I think many dont understand what its like to live with someone who is disrespectful about food and expects that everyone sort of takes their fair share and it all evens out in the end. This is all well and good but its not always the case, as a child my sister would often eat my portion of food, her reasoning was that she was hungry at the time and i wasnt, but because there was only so much food it meant i got nothing when I was hungry, it was very disrespectful and frustrating.
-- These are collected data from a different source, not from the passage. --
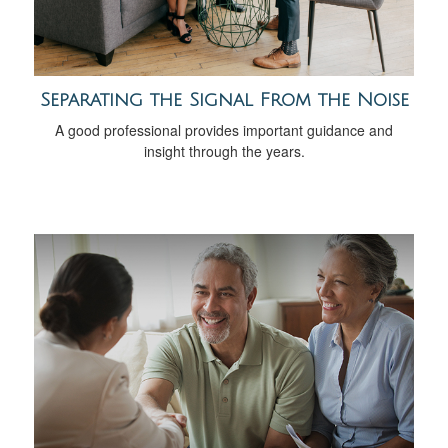
Separating the Signal From the Noise
A good professional provides important guidance and
insight through the years.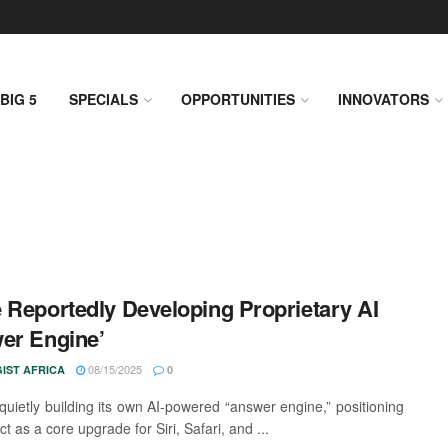
BIG 5
SPECIALS
OPPORTUNITIES
INNOVATORS
 Reportedly Developing Proprietary AI
er Engine’
08/15/2025
IST AFRICA
0
 quietly building its own AI-powered “answer engine,” positioning
ct as a core upgrade for Siri, Safari, and ...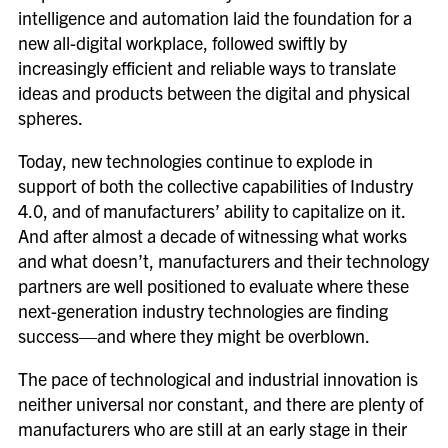
intelligence and automation laid the foundation for a
new all-digital workplace, followed swiftly by
increasingly efficient and reliable ways to translate
ideas and products between the digital and physical
spheres.
Today, new technologies continue to explode in
support of both the collective capabilities of Industry
4.0, and of manufacturers’ ability to capitalize on it.
And after almost a decade of witnessing what works
and what doesn’t, manufacturers and their technology
partners are well positioned to evaluate where these
next-generation industry technologies are finding
success—and where they might be overblown.
The pace of technological and industrial innovation is
neither universal nor constant, and there are plenty of
manufacturers who are still at an early stage in their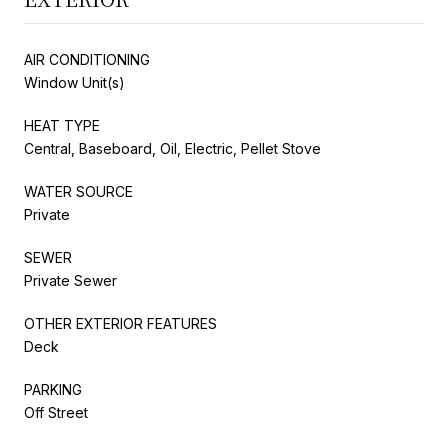
AIR CONDITIONING
Window Unit(s)
HEAT TYPE
Central, Baseboard, Oil, Electric, Pellet Stove
WATER SOURCE
Private
SEWER
Private Sewer
OTHER EXTERIOR FEATURES
Deck
PARKING
Off Street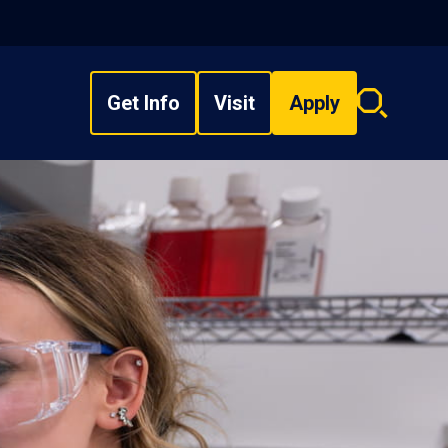
Get Info
Visit
Apply
Search
overlay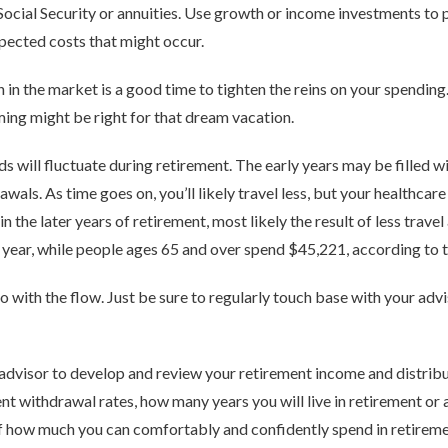
cial Security or annuities. Use growth or income investments to p
pected costs that might occur.
 in the market is a good time to tighten the reins on your spendin
ming might be right for that dream vacation.
s will fluctuate during retirement. The early years may be filled w
awals. As time goes on, you’ll likely travel less, but your healthca
n the later years of retirement, most likely the result of less trave
year, while people ages 65 and over spend $45,221, according to t
 go with the flow. Just be sure to regularly touch base with your ad
dvisor to develop and review your retirement income and distribut
nt withdrawal rates, how many years you will live in retirement or 
of how much you can comfortably and confidently spend in retiremen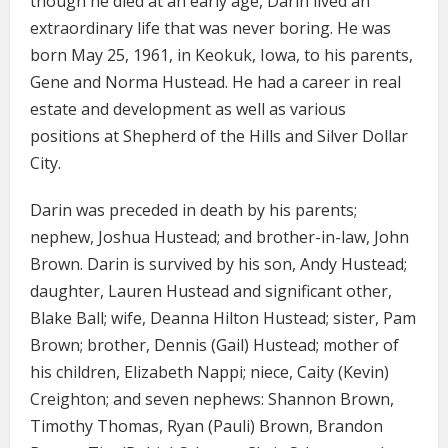
though he died at an early age, Darin lived an
extraordinary life that was never boring. He was
born May 25, 1961, in Keokuk, Iowa, to his parents,
Gene and Norma Hustead. He had a career in real
estate and development as well as various
positions at Shepherd of the Hills and Silver Dollar
City.
Darin was preceded in death by his parents;
nephew, Joshua Hustead; and brother-in-law, John
Brown. Darin is survived by his son, Andy Hustead;
daughter, Lauren Hustead and significant other,
Blake Ball; wife, Deanna Hilton Hustead; sister, Pam
Brown; brother, Dennis (Gail) Hustead; mother of
his children, Elizabeth Nappi; niece, Caity (Kevin)
Creighton; and seven nephews: Shannon Brown,
Timothy Thomas, Ryan (Pauli) Brown, Brandon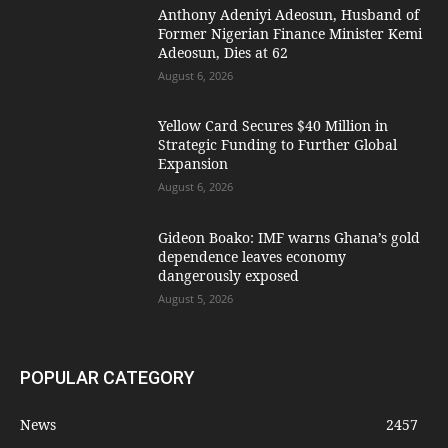
Anthony Adeniyi Adeosun, Husband of
Former Nigerian Finance Minister Kemi
Adeosun, Dies at 62
August 6, 2026
Yellow Card Secures $40 Million in
Strategic Funding to Further Global
Expansion
August 6, 2026
Gideon Boako: IMF warns Ghana’s gold
dependence leaves economy
dangerously exposed
August 5, 2026
POPULAR CATEGORY
News
2457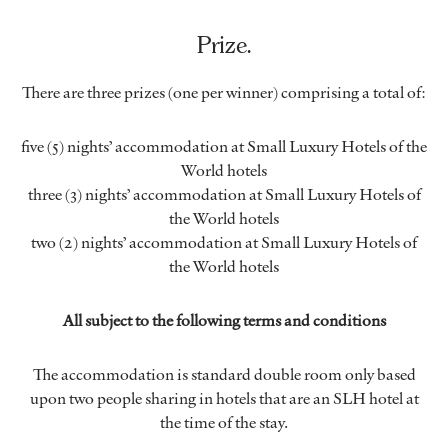
Prize.
There are three prizes (one per winner) comprising a total of:
five (5) nights’ accommodation at Small Luxury Hotels of the
World hotels
three (3) nights’ accommodation at Small Luxury Hotels of
the World hotels
two (2) nights’ accommodation at Small Luxury Hotels of
the World hotels
All subject to the following terms and conditions
The accommodation is standard double room only based
upon two people sharing in hotels that are an SLH hotel at
the time of the stay.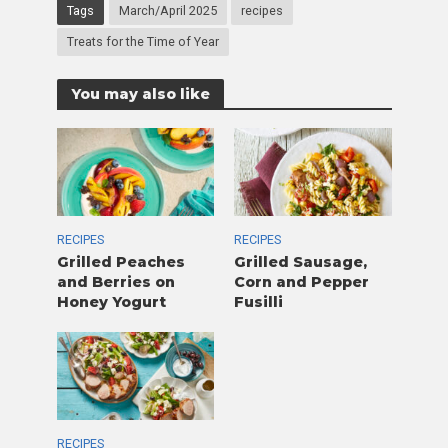
Tags
March/April 2025
recipes
Treats for the Time of Year
You may also like
RECIPES
RECIPES
Grilled Peaches
Grilled Sausage,
and Berries on
Corn and Pepper
Honey Yogurt
Fusilli
RECIPES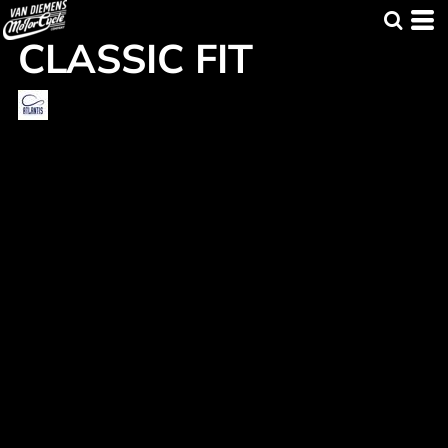
CLASSIC FIT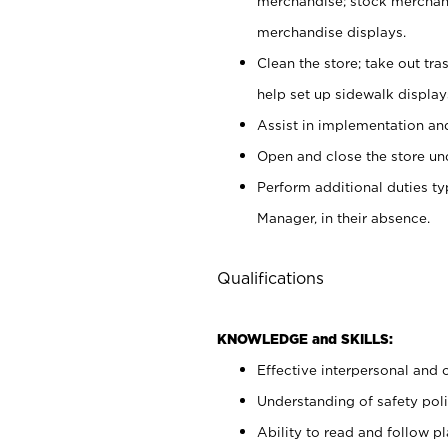
merchandise; stock merchand
merchandise displays.
Clean the store; take out tr
help set up sidewalk display
Assist in implementation a
Open and close the store und
Perform additional duties t
Manager, in their absence.
Qualifications
KNOWLEDGE and SKILLS:
Effective interpersonal and 
Understanding of safety poli
Ability to read and follow 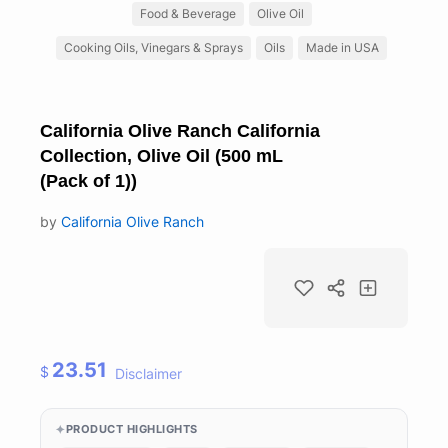
Food & Beverage
Olive Oil
Cooking Oils, Vinegars & Sprays
Oils
Made in USA
California Olive Ranch California
Collection, Olive Oil (500 mL
(Pack of 1))
by
California Olive Ranch
23.51
$
Disclaimer
PRODUCT HIGHLIGHTS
Luckily after I explained a few times how it felt she stopped and eventually completely grew out of it, she was willing to understand from my perspective and did change.

It doesn't sound like he is.

Glad you're leaving him OP.

Ourladycheesusedatum · 21/06/2023 11:31

And this is not the only issue of contention in our house. DH has very
different ideas about many things to me. He cooks at weekends and I cook during the week. He has always refused to help tidying up during the week because I 'make more complicated food' and therefore make more washing up. He says that if he helped with the cleaning up he would be 'encouraging me' to continue to make a surfeit of dirty dishes. Apparently I need to learn by experience to make less
It has taken a long time but I'm planning to file for divorce very soon

Well that sounds to me like he is just better all round at cooking, so from now on, he can cook every one of his own meals, it apparently wont take him long to wash up his one pan and plate. He may as well get in the swing of it now, ready for him living alone.